We expect to deliver the Notes against payment for the Notes on or about May 7, 2024. Under the E.U. Central Securities Depositaries Regulation, trades in the secondary market generally are required to settle in two London business days unless the parties to a trade expressly agree otherwise. Also under Rule 15c6-1 of the Securities Exchange Act of 1934, as amended, trades in the secondary market generally are required to settle in two New York business days, unless the parties to a trade expressly agree otherwise. Accordingly, purchasers who wish to trade Notes before the second business day prior to delivery being required will be required to specify alternative settlement arrangements to prevent a failed settlement.

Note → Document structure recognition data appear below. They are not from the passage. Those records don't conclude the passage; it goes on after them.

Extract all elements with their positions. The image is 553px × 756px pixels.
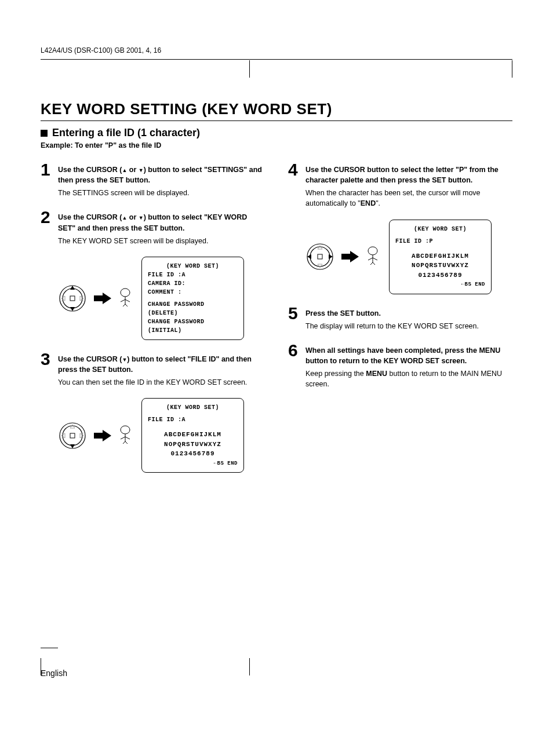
svg-rect-2 — [70, 296, 75, 301]
svg-point-17 — [121, 426, 130, 434]
page-title: KEY WORD SETTING (KEY WORD SET) — [41, 100, 512, 118]
svg-point-1 — [63, 288, 82, 308]
footer-language: English — [41, 669, 512, 678]
svg-point-10 — [63, 426, 82, 445]
crop-mark-bottom-left — [41, 648, 58, 678]
svg-marker-6 — [80, 296, 83, 301]
page: L42A4/US (DSR-C100) GB 2001, 4, 16 KEY W… — [0, 0, 553, 713]
columns: 1 Use the CURSOR ( or ) button to select… — [41, 161, 512, 483]
step-3: 3 Use the CURSOR () button to select "FI… — [41, 350, 265, 388]
dpad-down-icon — [58, 421, 87, 450]
step-number: 4 — [288, 161, 305, 178]
svg-marker-24 — [329, 254, 333, 259]
press-button-icon — [366, 246, 382, 267]
step-5: 5 Press the SET button. The display will… — [288, 305, 512, 331]
arrow-right-icon — [94, 293, 111, 304]
press-button-icon — [118, 288, 134, 309]
svg-marker-25 — [341, 251, 359, 262]
header-rule — [41, 59, 512, 60]
step-6: 6 When all settings have been completed,… — [288, 342, 512, 390]
arrow-right-icon — [341, 251, 359, 262]
left-column: 1 Use the CURSOR ( or ) button to select… — [41, 161, 265, 483]
svg-marker-15 — [80, 433, 83, 438]
svg-marker-23 — [307, 254, 311, 259]
step-2-instruction: Use the CURSOR ( or ) button to select "… — [58, 213, 247, 232]
svg-marker-3 — [70, 286, 75, 290]
svg-marker-4 — [70, 307, 75, 311]
svg-rect-20 — [318, 254, 322, 259]
dpad-vertical-icon — [58, 284, 87, 313]
crop-mark-top-right — [512, 60, 512, 80]
step-number: 2 — [41, 209, 58, 226]
step-5-result: The display will return to the KEY WORD … — [305, 321, 512, 331]
crop-mark-bottom-center — [249, 658, 250, 678]
step-4-instruction: Use the CURSOR button to select the lett… — [305, 166, 499, 184]
screen-file-id-a: (KEY WORD SET) FILE ID :A ABCDEFGHIJKLM … — [141, 398, 244, 473]
press-button-icon — [118, 425, 134, 446]
step-6-instruction: When all settings have been completed, p… — [305, 346, 500, 365]
screen-file-id-p: (KEY WORD SET) FILE ID :P ABCDEFGHIJKLM … — [389, 220, 492, 294]
step-number: 3 — [41, 350, 58, 368]
down-triangle-icon — [139, 213, 144, 221]
svg-rect-11 — [70, 433, 75, 438]
title-rule — [41, 120, 512, 121]
svg-point-26 — [368, 247, 377, 255]
header-text: L42A4/US (DSR-C100) GB 2001, 4, 16 — [41, 46, 512, 54]
step-3-result: You can then set the file ID in the KEY … — [58, 377, 265, 388]
step-4: 4 Use the CURSOR button to select the le… — [288, 161, 512, 209]
svg-marker-7 — [94, 293, 111, 304]
step-3-instruction: Use the CURSOR () button to select "FILE… — [58, 355, 252, 374]
svg-marker-16 — [94, 430, 111, 441]
down-triangle-icon — [139, 166, 144, 174]
illustration-step-4: (KEY WORD SET) FILE ID :P ABCDEFGHIJKLM … — [305, 220, 512, 294]
arrow-right-icon — [94, 430, 111, 441]
step-number: 5 — [288, 305, 305, 322]
section-heading: Entering a file ID (1 character) — [41, 127, 512, 139]
illustration-step-3: (KEY WORD SET) FILE ID :A ABCDEFGHIJKLM … — [58, 398, 265, 473]
step-number: 1 — [41, 161, 58, 178]
svg-point-19 — [310, 247, 330, 266]
svg-marker-5 — [61, 296, 65, 301]
step-2-result: The KEY WORD SET screen will be displaye… — [58, 236, 265, 246]
screen-keyword-set: (KEY WORD SET) FILE ID :A CAMERA ID: COM… — [141, 257, 244, 340]
step-4-result: When the character has been set, the cur… — [305, 188, 512, 209]
step-5-instruction: Press the SET button. — [305, 309, 381, 317]
step-1-result: The SETTINGS screen will be displayed. — [58, 188, 265, 198]
svg-marker-14 — [61, 433, 65, 438]
svg-point-8 — [121, 288, 130, 297]
step-2: 2 Use the CURSOR ( or ) button to select… — [41, 209, 265, 246]
square-bullet-icon — [41, 130, 48, 137]
dpad-horizontal-icon — [305, 242, 334, 271]
step-number: 6 — [288, 342, 305, 359]
step-1: 1 Use the CURSOR ( or ) button to select… — [41, 161, 265, 198]
svg-marker-13 — [70, 444, 75, 448]
svg-marker-21 — [318, 246, 322, 249]
step-1-instruction: Use the CURSOR ( or ) button to select "… — [58, 166, 262, 184]
illustration-step-2: (KEY WORD SET) FILE ID :A CAMERA ID: COM… — [58, 257, 265, 340]
svg-marker-22 — [318, 264, 322, 268]
crop-mark-top-center — [249, 60, 250, 80]
right-column: 4 Use the CURSOR button to select the le… — [288, 161, 512, 483]
svg-marker-12 — [70, 425, 75, 428]
step-6-result: Keep pressing the MENU button to return … — [305, 368, 512, 389]
section-title: Entering a file ID (1 character) — [52, 127, 200, 139]
example-text: Example: To enter "P" as the file ID — [41, 141, 512, 149]
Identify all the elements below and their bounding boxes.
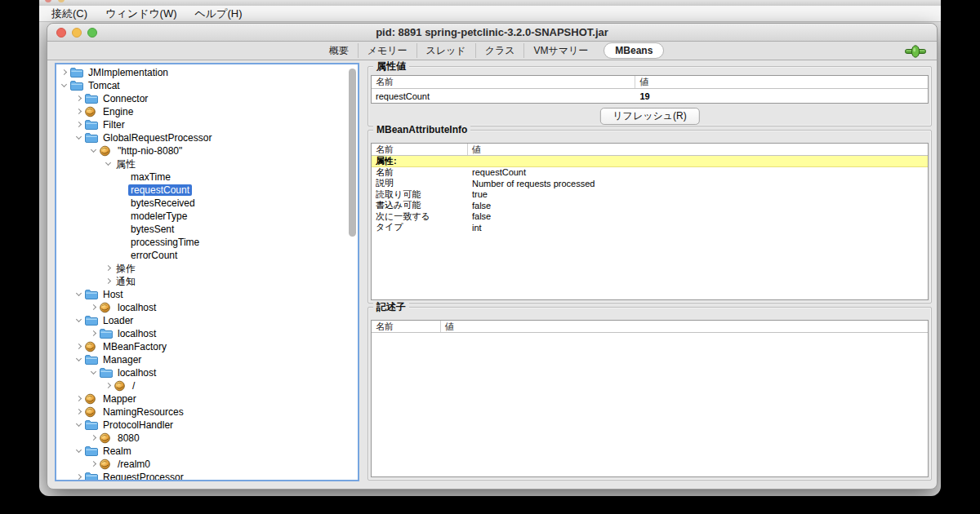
window-titlebar[interactable]: pid: 8891 spring-petclinic-3.2.0-SNAPSHO… [47,24,937,42]
tree-row[interactable]: bytesSent [56,223,346,236]
column-header-name[interactable]: 名前 [372,76,635,88]
table-row[interactable]: 説明Number of requests processed [372,178,928,189]
expand-chevron-icon[interactable] [89,303,99,312]
tree-row[interactable]: /realm0 [56,458,346,471]
expand-chevron-icon[interactable] [74,94,84,104]
table-header-row[interactable]: 名前 値 [372,144,928,156]
tree-row[interactable]: Loader [56,314,346,327]
tab-2[interactable]: スレッド [416,43,475,58]
menu-item-connection[interactable]: 接続(C) [42,7,96,21]
tree-row[interactable]: / [56,379,346,392]
expand-chevron-icon[interactable] [89,329,99,339]
expand-chevron-icon[interactable] [74,394,84,404]
collapse-chevron-icon[interactable] [74,290,84,299]
tree-vertical-scrollbar[interactable] [349,69,356,237]
collapse-chevron-icon[interactable] [74,316,84,326]
descriptor-title: 記述子 [373,301,409,313]
expand-chevron-icon[interactable] [89,459,99,469]
tree-item-label: localhost [115,302,158,313]
expand-chevron-icon[interactable] [89,433,99,443]
tree-row[interactable]: Filter [56,118,346,131]
tree-row[interactable]: modelerType [56,210,346,223]
menu-item-window[interactable]: ウィンドウ(W) [96,7,185,21]
collapse-chevron-icon[interactable] [104,159,114,169]
tree-item-label: Manager [100,354,144,366]
tree-row[interactable]: Host [56,288,346,301]
tree-item-label: localhost [115,367,158,379]
tree-row[interactable]: Tomcat [56,79,346,92]
tree-row[interactable]: Engine [56,105,346,118]
tree-row[interactable]: Connector [56,92,346,105]
info-value-cell: requestCount [468,167,928,177]
info-value-cell: false [468,211,928,221]
expand-chevron-icon[interactable] [74,407,84,417]
tree-row[interactable]: MBeanFactory [56,340,346,353]
collapse-chevron-icon[interactable] [74,355,84,365]
table-header-row[interactable]: 名前 値 [372,321,928,333]
tab-1[interactable]: メモリー [358,43,416,58]
expand-chevron-icon[interactable] [74,342,84,352]
tree-row[interactable]: 8080 [56,432,346,445]
table-row[interactable]: 書込み可能false [372,200,928,211]
table-row[interactable]: 名前requestCount [372,167,928,179]
tree-row[interactable]: 属性 [56,157,346,171]
column-header-value[interactable]: 値 [441,321,928,333]
tree-item-label: MBeanFactory [100,341,169,352]
tree-row[interactable]: Realm [56,445,346,458]
table-row[interactable]: 次に一致するfalse [372,211,928,223]
attribute-values-section: 属性値 名前 値 requestCount 19 リフレッシュ(R) [368,66,932,126]
tree-row[interactable]: NamingResources [56,405,346,419]
tree-row[interactable]: processingTime [56,236,346,249]
collapse-chevron-icon[interactable] [74,446,84,456]
descriptor-section: 記述子 名前 値 [368,307,932,481]
table-row[interactable]: 読取り可能true [372,189,928,201]
tree-row[interactable]: bytesReceived [56,197,346,210]
column-header-value[interactable]: 値 [635,76,928,88]
tree-row[interactable]: errorCount [56,249,346,262]
tab-mbeans-selected[interactable]: MBeans [604,42,664,59]
collapse-chevron-icon[interactable] [60,81,69,91]
tree-row[interactable]: Manager [56,353,346,366]
tree-row[interactable]: localhost [56,327,346,340]
expand-chevron-icon[interactable] [74,107,84,117]
tree-item-label: "http-nio-8080" [115,145,185,157]
collapse-chevron-icon[interactable] [89,146,99,156]
tab-0[interactable]: 概要 [320,43,358,58]
tree-row[interactable]: GlobalRequestProcessor [56,131,346,144]
tree-row[interactable]: 通知 [56,275,346,288]
tree-row[interactable]: "http-nio-8080" [56,144,346,157]
table-row[interactable]: 属性: [372,156,928,167]
table-header-row[interactable]: 名前 値 [372,76,928,89]
tree-row[interactable]: requestCount [56,184,346,197]
tab-bar: 概要メモリースレッドクラスVMサマリーMBeans [47,42,937,60]
menu-item-help[interactable]: ヘルプ(H) [186,7,252,21]
tree-row[interactable]: maxTime [56,171,346,184]
collapse-chevron-icon[interactable] [74,133,84,143]
tree-row[interactable]: localhost [56,301,346,314]
column-header-value[interactable]: 値 [468,144,928,156]
column-header-name[interactable]: 名前 [372,144,468,155]
column-header-name[interactable]: 名前 [372,321,441,332]
tree-row[interactable]: localhost [56,366,346,379]
collapse-chevron-icon[interactable] [74,420,84,430]
table-row[interactable]: タイプint [372,222,928,233]
expand-chevron-icon[interactable] [104,381,114,391]
refresh-button[interactable]: リフレッシュ(R) [599,108,699,125]
expand-chevron-icon[interactable] [104,264,114,273]
expand-chevron-icon[interactable] [104,277,114,286]
tree-item-label: /realm0 [115,459,153,470]
tab-4[interactable]: VMサマリー [523,43,597,58]
tree-row[interactable]: JMImplementation [56,66,346,79]
tree-row[interactable]: Mapper [56,392,346,405]
tree-row[interactable]: RequestProcessor [56,471,346,481]
table-row[interactable]: requestCount 19 [372,89,928,103]
tab-3[interactable]: クラス [475,43,524,58]
tree-item-label: Filter [100,119,127,131]
tree-row[interactable]: 操作 [56,262,346,275]
expand-chevron-icon[interactable] [74,120,84,130]
info-name-cell: 属性: [372,155,468,167]
tree-row[interactable]: ProtocolHandler [56,419,346,432]
collapse-chevron-icon[interactable] [89,368,99,378]
expand-chevron-icon[interactable] [74,472,84,481]
expand-chevron-icon[interactable] [60,68,69,78]
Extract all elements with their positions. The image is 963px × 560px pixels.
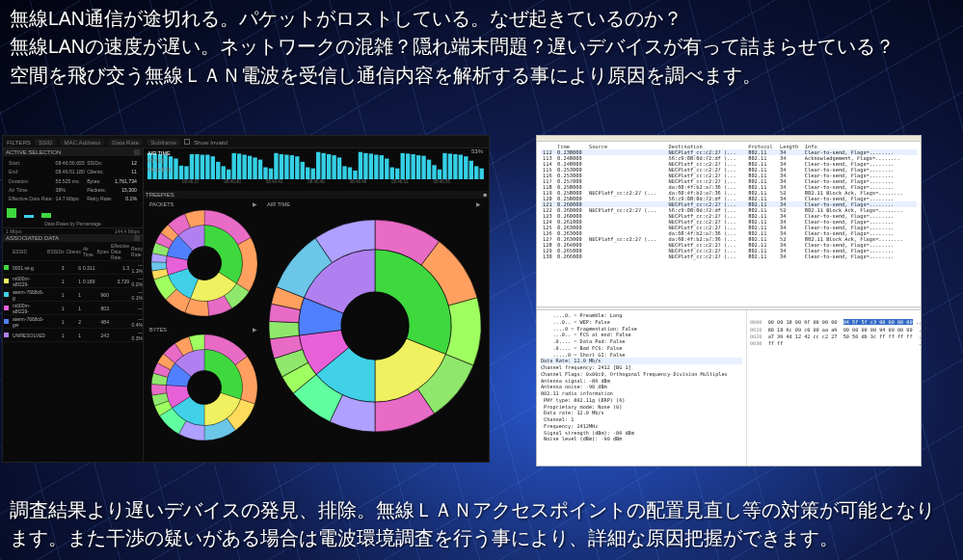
active-selection-title: ACTIVE SELECTION [6,149,61,155]
svg-rect-18 [242,155,246,179]
svg-rect-11 [205,155,209,179]
filters-label: FILTERS [7,139,31,146]
right-arrow-icon[interactable]: ▶ [253,201,257,207]
assoc-data-title: ASSOCIATED DATA [6,235,59,241]
svg-rect-56 [442,153,446,179]
svg-rect-60 [464,156,468,179]
svg-rect-23 [269,169,273,179]
mac-filter[interactable]: MAC Address [60,139,104,146]
svg-rect-58 [453,154,457,179]
hex-bytes: a7 36 4d 12 42 cc c2 27 50 56 db 3c ff f… [762,333,921,339]
table-row[interactable]: aterm-7668c6-gw12484--- 0.4% [3,315,143,329]
hex-bytes: 00 00 18 00 6f 00 00 00 [762,319,843,325]
svg-rect-27 [290,155,294,179]
show-invalid-checkbox[interactable] [184,139,190,145]
subframe-filter[interactable]: Subframe [147,139,180,146]
treepies-title: TREEPIES [146,192,174,198]
svg-rect-54 [432,165,436,179]
packet-tree[interactable]: ....0. = Preamble: Long ...0.. = WEP: Fa… [537,310,746,466]
svg-rect-52 [421,156,425,179]
tab-packets[interactable]: PACKETS [147,166,172,173]
table-row[interactable]: aterm-7668c6-g11960--- 0.1% [3,288,143,302]
svg-rect-57 [448,153,452,179]
airtime-chart[interactable]: AIR TIME BYTES PACKETS 53% 08:46:3708:46… [144,148,489,191]
svg-rect-15 [227,170,230,179]
hero-text-top: 無線LAN通信が途切れる。パケットがロストしている。なぜ起きているのか？ 無線L… [0,0,963,93]
svg-rect-6 [179,166,183,179]
svg-rect-8 [190,154,194,179]
ssid-filter[interactable]: SSID [35,139,56,146]
table-row[interactable]: UNRESOLVED11243--- 0.3% [3,329,143,342]
svg-rect-32 [316,152,320,179]
packet-row[interactable]: 1300.266000NECPlatf_cc:c2:27 (...802.113… [541,253,917,259]
svg-rect-55 [438,170,441,179]
svg-rect-21 [258,160,262,179]
svg-rect-44 [380,155,384,179]
hex-ascii: ....... ._._..... [913,319,921,325]
tab-airtime[interactable]: AIR TIME [147,149,172,157]
svg-rect-31 [311,169,315,179]
svg-point-65 [187,371,221,405]
table-row[interactable]: 0001.wi-g360.3111.3--- 1.1% [3,261,143,275]
hex-addr: 0030 [750,340,762,346]
svg-rect-35 [332,155,335,179]
active-selection-header: ACTIVE SELECTION [3,148,143,156]
datarate-filter[interactable]: Data Rate [108,139,143,146]
svg-rect-48 [401,153,405,179]
svg-rect-10 [201,155,204,179]
svg-rect-47 [395,169,399,179]
right-arrow-icon[interactable]: ▶ [253,327,257,333]
svg-rect-16 [232,153,236,179]
table-row[interactable]: rs600m-a8f229-11803--- [3,302,143,315]
svg-rect-14 [222,166,226,179]
hex-bytes: 80 18 6c 09 c0 00 aa a6 00 00 00 00 94 0… [762,327,921,333]
svg-rect-17 [237,153,241,179]
svg-rect-62 [474,166,478,179]
svg-rect-40 [359,152,362,179]
airtime-pct-max: 53% [471,148,483,154]
right-arrow-icon[interactable]: ▶ [476,201,481,207]
hex-addr: 0000 [750,319,762,325]
svg-rect-38 [348,168,352,179]
svg-rect-22 [263,168,267,179]
assoc-data-header: ASSOCIATED DATA [3,234,143,242]
bars-caption: Data Rates by Percentage [3,220,143,228]
svg-rect-12 [211,156,215,179]
hex-bytes: ff ff .. [762,340,921,346]
hex-view[interactable]: 0000 00 00 18 00 6f 00 00 00 94 5f 5f c3… [746,310,921,466]
collapse-icon[interactable] [134,149,140,155]
pie-bytes-label: BYTES [149,327,167,333]
svg-rect-51 [416,155,420,179]
packet-capture-window: TimeSourceDestinationProtocolLengthInfo1… [536,135,922,467]
svg-rect-24 [274,153,278,179]
table-row[interactable]: rs600m-a8f229-110.1893,729--- 0.2% [3,275,143,288]
assoc-table[interactable]: ESSIDBSSIDsClientsAir TimeBytesEffective… [3,242,143,342]
svg-rect-45 [385,158,388,179]
wifi-analyzer-window: FILTERS SSID MAC Address Data Rate Subfr… [2,135,490,463]
hero-text-bottom: 調査結果より遅いデバイスの発見、排除。無線ＬＡＮアクセスポイントの配置見直し等の… [0,496,963,553]
svg-rect-29 [301,162,305,179]
active-selection-stats: Start:08:46:50.655SSIDs:12End:08:46:51.1… [3,156,143,206]
svg-rect-46 [390,168,394,179]
svg-rect-50 [411,154,415,179]
packet-list[interactable]: TimeSourceDestinationProtocolLengthInfo1… [541,143,917,259]
svg-rect-53 [427,160,431,179]
pie-airtime-label: AIR TIME [267,201,290,207]
filter-bar: FILTERS SSID MAC Address Data Rate Subfr… [3,136,489,148]
svg-point-66 [341,291,409,359]
tab-bytes[interactable]: BYTES [147,157,172,165]
collapse-icon[interactable] [134,235,140,241]
svg-rect-30 [306,168,309,179]
svg-rect-37 [342,166,346,179]
svg-rect-36 [337,157,341,179]
collapse-icon[interactable]: ■ [483,192,487,198]
svg-rect-20 [253,157,256,179]
svg-rect-19 [248,156,252,179]
svg-rect-26 [284,155,288,179]
hex-addr: 0010 [750,327,762,333]
svg-rect-25 [280,154,283,179]
pie-packets-label: PACKETS [149,201,174,207]
svg-rect-33 [321,153,325,179]
svg-rect-49 [406,153,410,179]
svg-rect-42 [369,153,373,179]
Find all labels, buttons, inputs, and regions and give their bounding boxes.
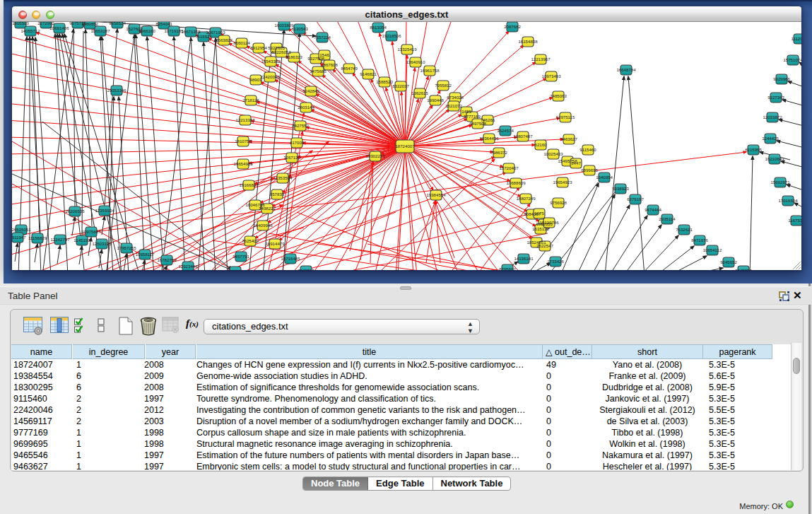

The Issuer has filed a registration statement (including a prospectus and preliminary prospectus supplement) with the SEC for the offering to which this communication relates. Before you invest, you should read the prospectus and preliminary prospectus supplement thereto in that registration statement and other documents the Issuer has filed with the SEC for more complete information about the Issuer, the guarantor and this offering. You may get these documents for free by visiting EDGAR on the SEC’s Web site at www.sec.gov. Alternatively, the Issuer, any underwriter or any dealer participating in the offering will arrange to send you the prospectus if you request it by contacting: BNP Paribas at +1 (800) 854-5674, Crédit Agricole Corporate and Investment Bank at +1 (866) 807-6030, HSBC Bank plc at +44 (0) 20 7991 1422, J.P. Morgan Securities plc at +44-207-134-2468 or Morgan Stanley & Co. International plc at +1 866 718 1649.
MiFID II and UK MiFIR - professionals/ECPs-only / No PRIIPs or UK PRIIPs KID - Manufacturer target market (MiFID II and UK MiFIR product governance) is eligible counterparties and professional clients only (all distribution channels). No PRIIPs or UK PRIIPs key information document (KID) has been prepared as not available to retail in EEA or UK.
The communication of this Final Term Sheet and any other document or materials relating to the issue of the Notes offered hereby is not being made, and such documents and/or materials have not been approved, by an authorized person for the purposes of section 21 of the United Kingdom's Financial Services and Markets Act 2000, as amended (the “FSMA”). Accordingly, this Final Term Sheet and such other documents and/or materials are not being distributed to, and must not be passed on to, the general public in the United Kingdom. This Final Term Sheet and such other documents and/or materials are for distribution only to persons who (i) have professional experience in matters relating to investments and who fall within the definition of investment professionals (as defined in Article 19(5) of the Financial Services and Markets Act 2000 (Financial Promotion) Order 2005, as amended (the “Financial Promotion Order”)), (ii) fall within Article 49(2)(a) to (d) of the Financial Promotion Order, (iii) are outside the United Kingdom, or (iv) are other persons to whom it may otherwise lawfully be made under the Financial Promotion Order (all such persons together being referred to as “relevant persons”). This document is directed only at relevant persons and must not be acted on or relied on by persons who are not relevant persons. Any investment or investment activity to which this Final Term Sheet and any other document or materials relates will be engaged in only with relevant persons. Any person in the United Kingdom that is not a relevant person should not act or rely on this Final Term Sheet, any such relevant document or materials or any of their contents.